Molnupiravir, developed by Merck and Ridgeback Biotherapeutics, is intended for home use by adults with mild-to-moderate COVID-19 who are at high risk of developing severe disease. The drug is taken orally in pill form, twice a day for five days, within five days of the onset of symptoms.
Meanwhile, Pfizer’s oral antiviral treatment Paxlovid is taken twice per day for five days in combination with a second medicine called ritonavir, a generic antiviral drug. The drug is aimed to help patients who are suffering from “mild-to-moderate” COVID-19 symptoms from becoming so sick that they need to be hospitalized, Pfizer stated.
But there is growing concern among researchers that the virus may start to evade the new drugs, creating a setback.
John Mellors, an infectious disease specialist at the University of Pittsburgh who has been working in the antiviral field for 35 years, added that “there is no drug that I know of that’s resistance-proof.”
However, successful antivirals typically target two of the virus’s enzymes, polymerase and protease, to stop it from replicating.
Pfizer’s oral antiviral treatment works to stop COVID-19 by blocking protease, while molnupiravir works to inhibit replication of the virus by tricking polymerase, the enzyme it also needs to replicate, into inserting errors or mutations so that it can’t survive.
If the pill doesn’t completely eradicate the virus in a patient, some of the RNA errors or mutations it creates might inadvertently provide the virus with resistance against the other drug used in the combination, which is why it’s important for researchers to find a drug that works to block the virus’s RNA polymerase, which also could be used in partnership with a protease inhibitor.
Schang said that researchers should develop further treatments that target other parts of the virus if they want to effectively combat another pandemic.

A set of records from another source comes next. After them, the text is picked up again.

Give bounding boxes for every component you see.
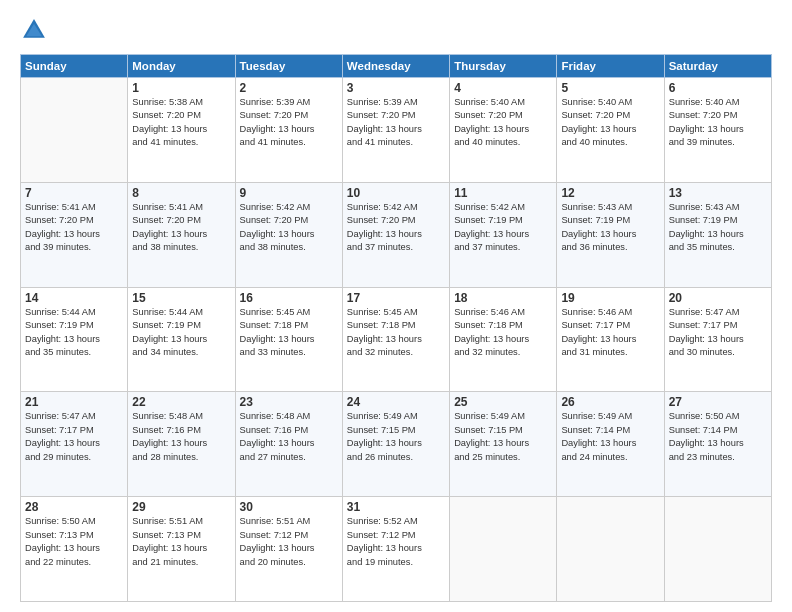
cell-info: Sunrise: 5:51 AM Sunset: 7:12 PM Dayligh… — [240, 515, 338, 569]
calendar-cell: 30Sunrise: 5:51 AM Sunset: 7:12 PM Dayli… — [235, 497, 342, 602]
calendar-cell: 10Sunrise: 5:42 AM Sunset: 7:20 PM Dayli… — [342, 182, 449, 287]
day-number: 21 — [25, 395, 123, 409]
calendar-table: SundayMondayTuesdayWednesdayThursdayFrid… — [20, 54, 772, 602]
day-number: 9 — [240, 186, 338, 200]
calendar-cell: 12Sunrise: 5:43 AM Sunset: 7:19 PM Dayli… — [557, 182, 664, 287]
logo — [20, 16, 52, 44]
day-number: 15 — [132, 291, 230, 305]
cell-info: Sunrise: 5:42 AM Sunset: 7:20 PM Dayligh… — [347, 201, 445, 255]
day-number: 26 — [561, 395, 659, 409]
col-header-saturday: Saturday — [664, 55, 771, 78]
day-number: 1 — [132, 81, 230, 95]
day-number: 19 — [561, 291, 659, 305]
cell-info: Sunrise: 5:49 AM Sunset: 7:14 PM Dayligh… — [561, 410, 659, 464]
calendar-cell: 1Sunrise: 5:38 AM Sunset: 7:20 PM Daylig… — [128, 78, 235, 183]
cell-info: Sunrise: 5:46 AM Sunset: 7:17 PM Dayligh… — [561, 306, 659, 360]
calendar-cell: 22Sunrise: 5:48 AM Sunset: 7:16 PM Dayli… — [128, 392, 235, 497]
day-number: 8 — [132, 186, 230, 200]
calendar-header-row: SundayMondayTuesdayWednesdayThursdayFrid… — [21, 55, 772, 78]
cell-info: Sunrise: 5:41 AM Sunset: 7:20 PM Dayligh… — [132, 201, 230, 255]
calendar-cell — [557, 497, 664, 602]
calendar-cell: 24Sunrise: 5:49 AM Sunset: 7:15 PM Dayli… — [342, 392, 449, 497]
day-number: 28 — [25, 500, 123, 514]
cell-info: Sunrise: 5:39 AM Sunset: 7:20 PM Dayligh… — [240, 96, 338, 150]
calendar-cell — [664, 497, 771, 602]
calendar-cell — [21, 78, 128, 183]
day-number: 7 — [25, 186, 123, 200]
cell-info: Sunrise: 5:41 AM Sunset: 7:20 PM Dayligh… — [25, 201, 123, 255]
logo-icon — [20, 16, 48, 44]
day-number: 30 — [240, 500, 338, 514]
day-number: 23 — [240, 395, 338, 409]
day-number: 3 — [347, 81, 445, 95]
cell-info: Sunrise: 5:44 AM Sunset: 7:19 PM Dayligh… — [25, 306, 123, 360]
day-number: 14 — [25, 291, 123, 305]
week-row-3: 14Sunrise: 5:44 AM Sunset: 7:19 PM Dayli… — [21, 287, 772, 392]
col-header-wednesday: Wednesday — [342, 55, 449, 78]
day-number: 13 — [669, 186, 767, 200]
cell-info: Sunrise: 5:40 AM Sunset: 7:20 PM Dayligh… — [454, 96, 552, 150]
cell-info: Sunrise: 5:47 AM Sunset: 7:17 PM Dayligh… — [25, 410, 123, 464]
day-number: 20 — [669, 291, 767, 305]
week-row-5: 28Sunrise: 5:50 AM Sunset: 7:13 PM Dayli… — [21, 497, 772, 602]
page: SundayMondayTuesdayWednesdayThursdayFrid… — [0, 0, 792, 612]
calendar-cell: 15Sunrise: 5:44 AM Sunset: 7:19 PM Dayli… — [128, 287, 235, 392]
cell-info: Sunrise: 5:50 AM Sunset: 7:14 PM Dayligh… — [669, 410, 767, 464]
day-number: 25 — [454, 395, 552, 409]
cell-info: Sunrise: 5:38 AM Sunset: 7:20 PM Dayligh… — [132, 96, 230, 150]
cell-info: Sunrise: 5:42 AM Sunset: 7:19 PM Dayligh… — [454, 201, 552, 255]
day-number: 24 — [347, 395, 445, 409]
calendar-cell: 17Sunrise: 5:45 AM Sunset: 7:18 PM Dayli… — [342, 287, 449, 392]
calendar-cell: 23Sunrise: 5:48 AM Sunset: 7:16 PM Dayli… — [235, 392, 342, 497]
col-header-sunday: Sunday — [21, 55, 128, 78]
calendar-cell: 26Sunrise: 5:49 AM Sunset: 7:14 PM Dayli… — [557, 392, 664, 497]
header — [20, 16, 772, 44]
calendar-cell: 7Sunrise: 5:41 AM Sunset: 7:20 PM Daylig… — [21, 182, 128, 287]
day-number: 5 — [561, 81, 659, 95]
calendar-cell — [450, 497, 557, 602]
day-number: 16 — [240, 291, 338, 305]
day-number: 11 — [454, 186, 552, 200]
cell-info: Sunrise: 5:40 AM Sunset: 7:20 PM Dayligh… — [561, 96, 659, 150]
calendar-cell: 18Sunrise: 5:46 AM Sunset: 7:18 PM Dayli… — [450, 287, 557, 392]
day-number: 12 — [561, 186, 659, 200]
week-row-1: 1Sunrise: 5:38 AM Sunset: 7:20 PM Daylig… — [21, 78, 772, 183]
day-number: 10 — [347, 186, 445, 200]
calendar-cell: 9Sunrise: 5:42 AM Sunset: 7:20 PM Daylig… — [235, 182, 342, 287]
day-number: 17 — [347, 291, 445, 305]
cell-info: Sunrise: 5:48 AM Sunset: 7:16 PM Dayligh… — [240, 410, 338, 464]
cell-info: Sunrise: 5:45 AM Sunset: 7:18 PM Dayligh… — [240, 306, 338, 360]
calendar-cell: 14Sunrise: 5:44 AM Sunset: 7:19 PM Dayli… — [21, 287, 128, 392]
calendar-cell: 27Sunrise: 5:50 AM Sunset: 7:14 PM Dayli… — [664, 392, 771, 497]
calendar-cell: 20Sunrise: 5:47 AM Sunset: 7:17 PM Dayli… — [664, 287, 771, 392]
calendar-cell: 6Sunrise: 5:40 AM Sunset: 7:20 PM Daylig… — [664, 78, 771, 183]
cell-info: Sunrise: 5:50 AM Sunset: 7:13 PM Dayligh… — [25, 515, 123, 569]
calendar-cell: 13Sunrise: 5:43 AM Sunset: 7:19 PM Dayli… — [664, 182, 771, 287]
calendar-cell: 4Sunrise: 5:40 AM Sunset: 7:20 PM Daylig… — [450, 78, 557, 183]
calendar-cell: 25Sunrise: 5:49 AM Sunset: 7:15 PM Dayli… — [450, 392, 557, 497]
calendar-cell: 21Sunrise: 5:47 AM Sunset: 7:17 PM Dayli… — [21, 392, 128, 497]
cell-info: Sunrise: 5:45 AM Sunset: 7:18 PM Dayligh… — [347, 306, 445, 360]
col-header-friday: Friday — [557, 55, 664, 78]
day-number: 2 — [240, 81, 338, 95]
calendar-cell: 19Sunrise: 5:46 AM Sunset: 7:17 PM Dayli… — [557, 287, 664, 392]
day-number: 27 — [669, 395, 767, 409]
cell-info: Sunrise: 5:47 AM Sunset: 7:17 PM Dayligh… — [669, 306, 767, 360]
cell-info: Sunrise: 5:39 AM Sunset: 7:20 PM Dayligh… — [347, 96, 445, 150]
calendar-cell: 8Sunrise: 5:41 AM Sunset: 7:20 PM Daylig… — [128, 182, 235, 287]
cell-info: Sunrise: 5:52 AM Sunset: 7:12 PM Dayligh… — [347, 515, 445, 569]
cell-info: Sunrise: 5:46 AM Sunset: 7:18 PM Dayligh… — [454, 306, 552, 360]
week-row-4: 21Sunrise: 5:47 AM Sunset: 7:17 PM Dayli… — [21, 392, 772, 497]
calendar-cell: 16Sunrise: 5:45 AM Sunset: 7:18 PM Dayli… — [235, 287, 342, 392]
cell-info: Sunrise: 5:43 AM Sunset: 7:19 PM Dayligh… — [669, 201, 767, 255]
cell-info: Sunrise: 5:44 AM Sunset: 7:19 PM Dayligh… — [132, 306, 230, 360]
day-number: 4 — [454, 81, 552, 95]
day-number: 22 — [132, 395, 230, 409]
col-header-monday: Monday — [128, 55, 235, 78]
calendar-cell: 2Sunrise: 5:39 AM Sunset: 7:20 PM Daylig… — [235, 78, 342, 183]
calendar-cell: 11Sunrise: 5:42 AM Sunset: 7:19 PM Dayli… — [450, 182, 557, 287]
calendar-cell: 29Sunrise: 5:51 AM Sunset: 7:13 PM Dayli… — [128, 497, 235, 602]
cell-info: Sunrise: 5:49 AM Sunset: 7:15 PM Dayligh… — [347, 410, 445, 464]
day-number: 29 — [132, 500, 230, 514]
calendar-cell: 31Sunrise: 5:52 AM Sunset: 7:12 PM Dayli… — [342, 497, 449, 602]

“This time we got lucky with a virus that encodes both a polymerase and a protease, and here we are two years later with only a suboptimal arsenal,” he said. “We really have to identify and validate new targets for antivirals so that when the next [pandemic] happens, we have a much broader pipeline to choose from.”
Another issue researchers have raised is that both pills need to be taken twice a day for five days, meaning that if individuals were to stop taking the treatments before the five days are up, resistance to the virus could increase. Another issue is lack of access to testing, leaving people unaware that they are even infected.
“We can build the best drugs in the world, but if people don’t understand that they have to get on board quickly, they’re not going to do any good,” Carl Dieffenbach, director of the Division of AIDS at the U.S. National Institute of Allergy and Infectious Diseases, told Nature. “Pills do not take themselves.”
Spokespersons for Pfizer, Merck, and Ridgeback Biotherapeutics didn’t respond by press time to a request by The Epoch Times for comment.